▶ What the exercise asks:
Restate the records below exactly. Pictures are not part of the copy.

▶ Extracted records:
*** Begin section ***

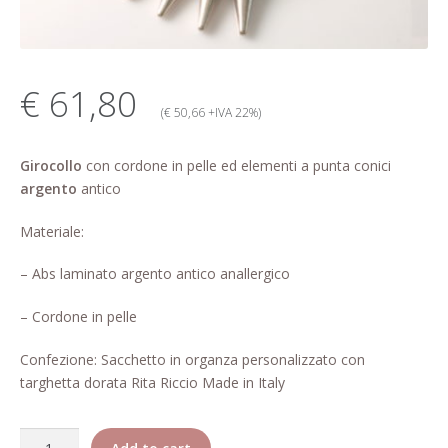
My account
Change Your
€ 61,80
password
(€ 50,66 +IVA 22%)
Edit Your address
Girocollo
con cordone in pelle ed elementi a punta conici
argento
antico
My order
Materiale:
Press
– Abs laminato argento antico anallergico
Retailers registration
– Cordone in pelle
form
Confezione: Sacchetto in organza personalizzato con
Rita Riccio Features
targhetta dorata Rita Riccio Made in Italy
Warranty
Quantity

*** End section ***

▶ Response area:
My account
Change Your
€ 61,80
password
(€ 50,66 +IVA 22%)
Edit Your address
Girocollo
con cordone in pelle ed elementi a punta conici
argento
antico
My order
Materiale:
Press
– Abs laminato argento antico anallergico
Retailers registration
– Cordone in pelle
form
Confezione: Sacchetto in organza personalizzato con
Rita Riccio Features
targhetta dorata Rita Riccio Made in Italy
Warranty
Quantity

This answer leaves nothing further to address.